Sudut matanya basah namun tak terlihat karena tertutupi air mata.
“Semester
depan saya sudah wisuda, Pak. Saya akan segera menyelesaikan kuliah.”
“Tapi ada
satu syarat?”
“Apa itu,
Pak?” tubuh Sa’id bergetar menunggu syarat yang ditentukan Abi Mutia. Dia
mencoba tetap tenang meski hatinya bergelora.
“Jangan
sekali-kali menemui Mutia lagi sebelum kalian resmi menjadi suami-istri.” Sa’id
seperti kehilangan daya. Matanya memandangi Mutia. Sejenak dia merasa ragu jika
selama enam bulan tak bertemu. Mutia melirik Sa’id memberi tanda dengan matanya
yang cantik agar Sa’id segera bicara.
“Inggih, Pak.
Saya terima syarat itu.” semua yang ada di rumah mengucap hamdalah hampir
bersamaan.
Setelah
lamarannya diterima dengan syarat Sa’id dan Mutia pun menjalani persyaratannya.
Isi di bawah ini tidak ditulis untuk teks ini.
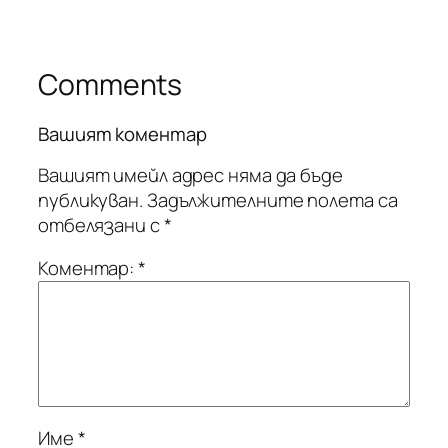
Comments
Вашият коментар
Вашият имейл адрес няма да бъде
публикуван.
Задължителните полета са
отбелязани с
*
Коментар:
*
Име
*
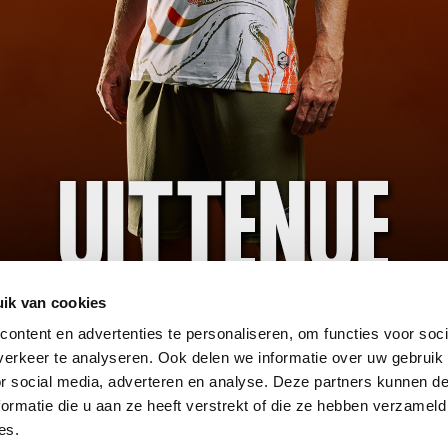
Club
Zakelijk
Supporterszaken
Nieuws
A
Mediabeleid
Vergaderruimtes
B
Organisatie
Dineren
F
Vacatures en stages
Onze sponsoren
H
ik van cookies
Veilig sportklimaat
Businessclub 'Het Andere
F
Oranje'
ontent en advertenties te personaliseren, om functies voor soci
Club van 200
erkeer te analyseren. Ook delen we informatie over uw gebruik
Overige Sponsormogelijkheden
or social media, adverteren en analyse. Deze partners kunnen 
Skyboxen
ormatie die u aan ze heeft verstrekt of die ze hebben verzameld
es.
Stadiontour FC Volendam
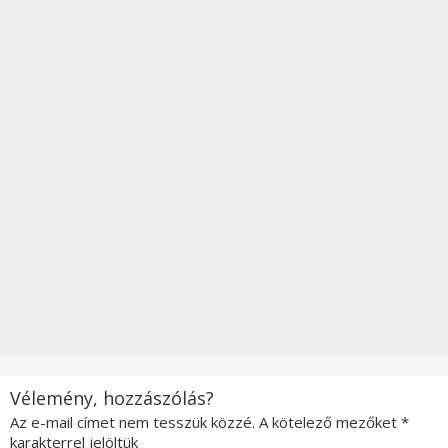
Vélemény, hozzászólás?
Az e-mail címet nem tesszük közzé.
A kötelező mezőket
*
karakterrel jelöltük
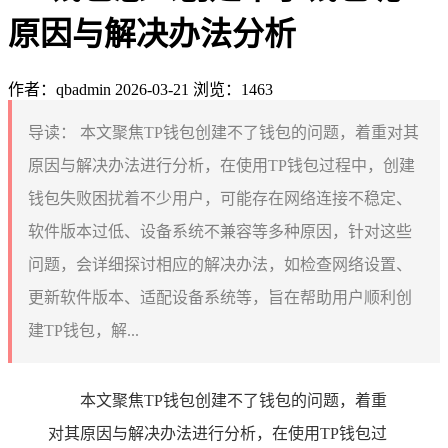
原因与解决办法分析
作者：qbadmin
2026-03-21
浏览：1463
导读：
本文聚焦TP钱包创建不了钱包的问题，着重对其
原因与解决办法进行分析，在使用TP钱包过程中，创建
钱包失败困扰着不少用户，可能存在网络连接不稳定、
软件版本过低、设备系统不兼容等多种原因，针对这些
问题，会详细探讨相应的解决办法，如检查网络设置、
更新软件版本、适配设备系统等，旨在帮助用户顺利创
建TP钱包，解...
本文聚焦TP钱包创建不了钱包的问题，着重
对其原因与解决办法进行分析，在使用TP钱包过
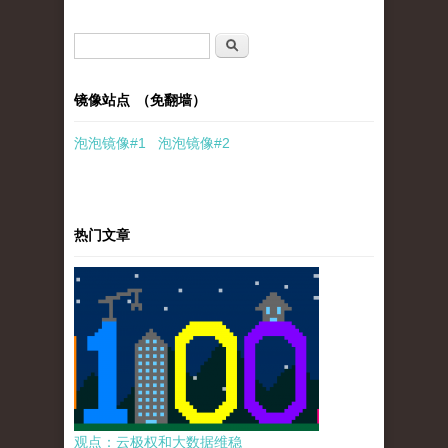
搜索表单
搜索
镜像站点 （免翻墙）
泡泡
镜像
#1
泡泡
镜像#2
热门文章
观点：云极权和大数据维稳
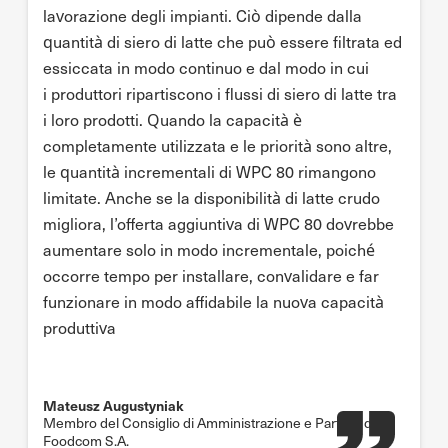
lavorazione degli impianti. Ciò dipende dalla
quantità di siero di latte che può essere filtrata ed
essiccata in modo continuo e dal modo in cui
i produttori ripartiscono i flussi di siero di latte tra
i loro prodotti. Quando la capacità è
completamente utilizzata e le priorità sono altre,
le quantità incrementali di WPC 80 rimangono
limitate. Anche se la disponibilità di latte crudo
migliora, l’offerta aggiuntiva di WPC 80 dovrebbe
aumentare solo in modo incrementale, poiché
occorre tempo per installare, convalidare e far
funzionare in modo affidabile la nuova capacità
produttiva
Mateusz Augustyniak
Membro del Consiglio di Amministrazione e Partner di
Foodcom S.A.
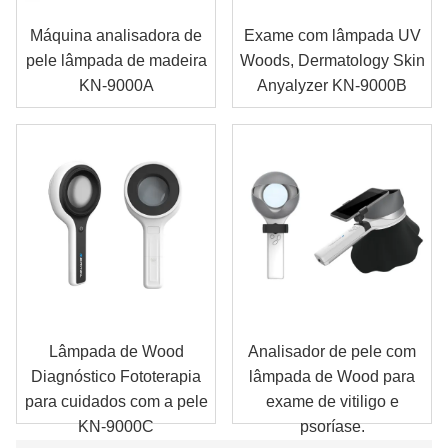
Máquina analisadora de
Exame com lâmpada UV
pele lâmpada de madeira
Woods, Dermatology Skin
KN-9000A
Anyalyzer KN-9000B
Lâmpada de Wood
Analisador de pele com
Diagnóstico Fototerapia
lâmpada de Wood para
para cuidados com a pele
exame de vitiligo e
KN-9000C
psoríase.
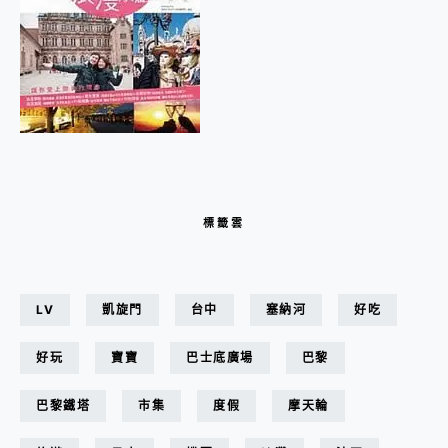
標籤雲
LV
凱旋門
台中
塞納河
好吃
好玩
寶寶
巴士底廣場
巴黎
巴黎鐵塔
市集
度假
摩天輪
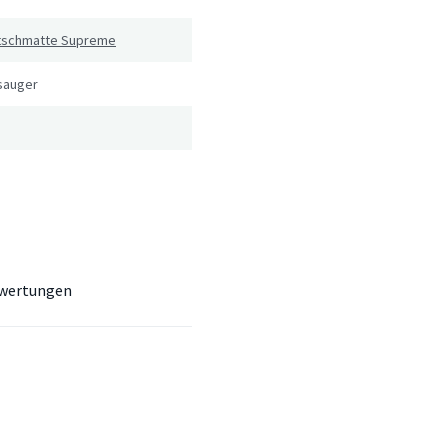
utschmatte Supreme
sauger
wertungen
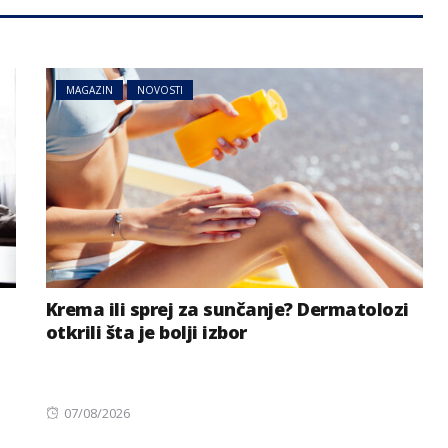
MAGAZIN
NOVOSTI
Krema ili sprej za sunčanje? Dermatolozi
otkrili šta je bolji izbor
Posted
07/08/2026
on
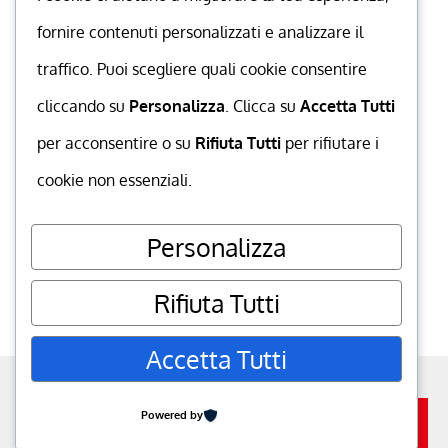
fornire contenuti personalizzati e analizzare il
traffico. Puoi scegliere quali cookie consentire
cliccando su
Personalizza
. Clicca su
Accetta Tutti
per acconsentire o su
Rifiuta Tutti
per rifiutare i
cookie non essenziali.
Personalizza
Rifiuta Tutti
Accetta Tutti
powered by
MuccaGialla.com
. P.IVA
06350120652
go to top
Powered by
Iscriviti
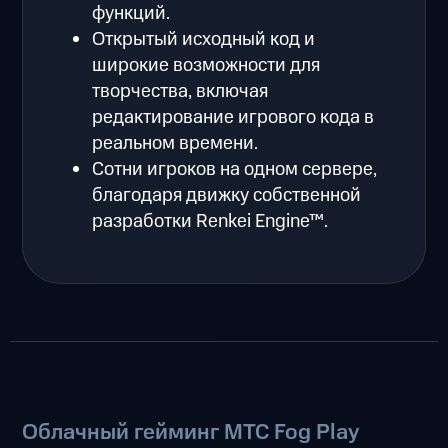
функций.
Открытый исходный код и
широкие возможности для
творчества, включая
редактирование игрового кода в
реальном времени.
Сотни игроков на одном сервере,
благодаря движку собственной
разработки Renkei Engine™.
Облачный гейминг МТС Fog Play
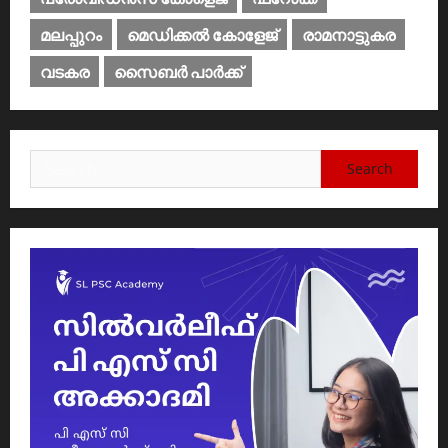
മലപ്പുറം
മെഡിക്കൽ കോളേജ്‌
രാമനാട്ടുകര
വടകര
സൈബര്‍ പാര്‍ക്ക്‌
Search
for:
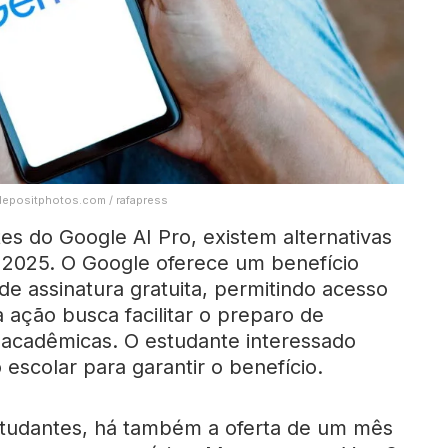
 depositphotos.com / rafapress
tes do Google AI Pro, existem alternativas
 2025. O Google oferece um benefício
de assinatura gratuita, permitindo acesso
 ação busca facilitar o preparo de
e acadêmicas. O estudante interessado
 escolar para garantir o benefício.
studantes, há também a oferta de um mês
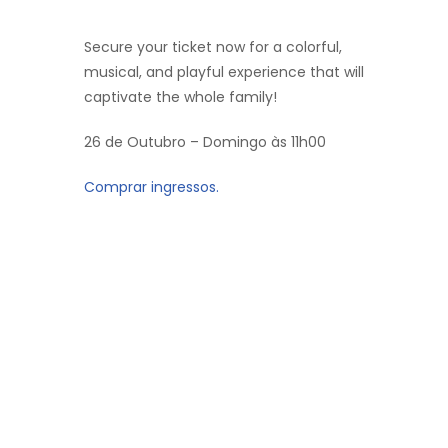
Secure your ticket now for a colorful,
musical, and playful experience that will
captivate the whole family!
26 de Outubro – Domingo às 11h00
Comprar ingressos.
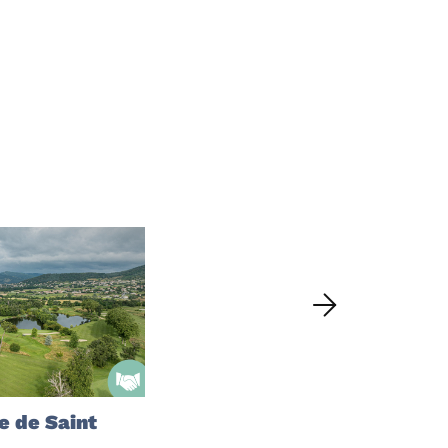
e de Saint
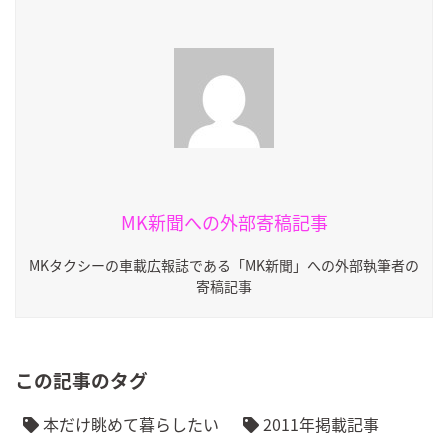
MK新聞への外部寄稿記事
MKタクシーの車載広報誌である「MK新聞」への外部執筆者の
寄稿記事
この記事のタグ
本だけ眺めて暮らしたい
2011年掲載記事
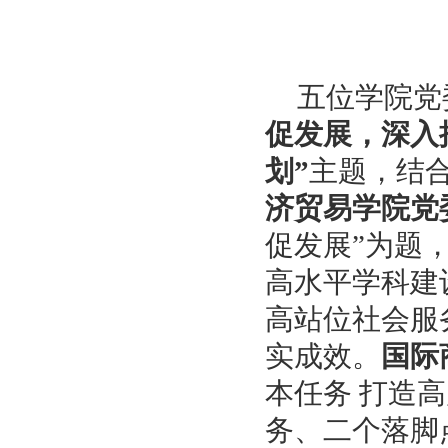
五位学院党
促发展，深入
划”
主题，结
济贸易学院党
促发展”为题，
高水平学科建
高站位社会服
实成效。
国际
本任务 打造
务、二个落脚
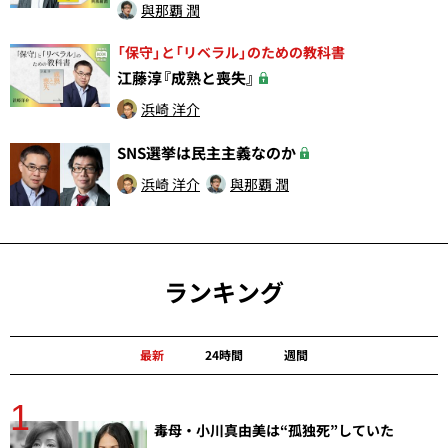
與那覇 潤
「保守」と「リベラル」のための教科書
江藤淳『成熟と喪失』
浜崎 洋介
SNS選挙は民主主義なのか
浜崎 洋介
與那覇 潤
ランキング
最新
24時間
週間
1
分
毒母・小川真由美は“孤独死”していた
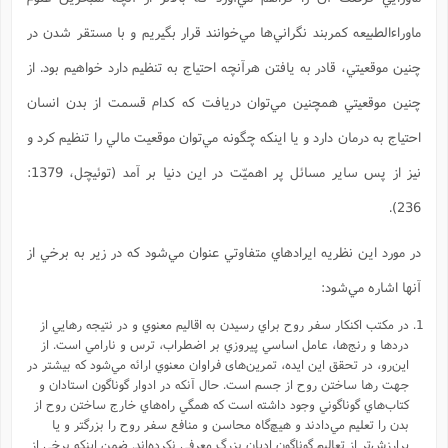
ماوراءالطبيعه کمربند نگراني‌ها مي‌خوانند قرار بگيريم و با مستقر شدن در
چنين موقعيتي، قادر به يافتن هرآنچه احتياج به تنظيم دارد خواهيم بود. از
چنين موقعيتي همچنين مي‌توان دريافت که کدام قسمت از بدن انسان
احتياج به درمان دارد و يا اينکه چگونه مي‌توان موقعيت مالي را تنظيم کرد و
نيز از پس ساير مسائل پر اهميّت در اين دنيا بر آمد (توئیچل، 1379:
236).
در مورد اين نظريه ايرادهاي متفاوتي عنوان مي‌شود که در زير به برخي از
آنها اشاره مي‌شود:
در مکتب اکنکار سفر روح براي رسيدن به اقاليم معنوي و در نتيجه رهايي از
دردها و رنج‌ها، عامل اساسي پيروزي بر اضطراب، ترس و نارامي است. از
اين‌رو، در تحقق اين ايده، تمرين‌های فراوان معنوي ارائه مي‌شود که بیشتر در
جهت رها ساختن روح از جسم است. حال آنکه در ادوار گوناگون استادان و
کتاب‌هاي گوناگوني وجود داشته است که همگي راه‌هاي خارج ساختن روح از
بدن را تعليم مي‌دادند و هيچ‌گاه محاسن و منافع سفر روح را بزرگتر و يا
پرارزش‌تر از تعاليم گوناگون اديان بزرگ معرفي نکرده‌اند. ضمن اينکه برخي از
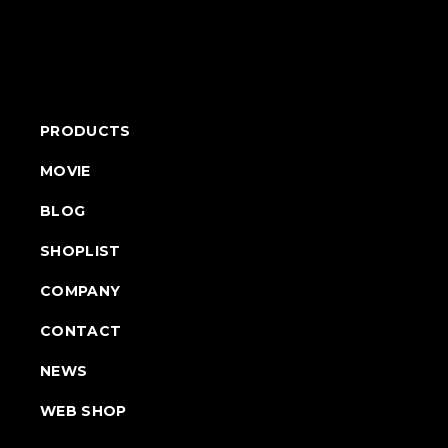
PRODUCTS
MOVIE
BLOG
SHOPLIST
COMPANY
CONTACT
NEWS
WEB SHOP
Mereka hanya berhubungan lewat telpon dan sms. Begitu indah cinta mereka berdua
meski tak bertemu. Semua berlalu tanpa harus berjalan berdua, bergandeng tangan
apalagi berciuman. Sa’id dan Mutia menjaga cinta dan hati mereka tanpa noda
nafsu agar tak melanggar adat dan agama. Dan terasa sangat indah saat waktunya
tiba. Waktu dimana pernikahan mereka telah mereka jalani.
*Kisah
persahabatan sejak kecil yang berbuah manis pada akhirnya ketika kedua insan
tersebut menjaga hati dan cinta mereka tanpa nafsu dan dosa. Sebuah rumah
tangga idaman akan terbentuk dengan sendirinya jika memang itu sudah jodoh yang
di tentukan oleh Allah SWT dan sudah dengan usaha dan kematang dari keduanya
untuk menjalani ibadah untuk melengkapi keislaman.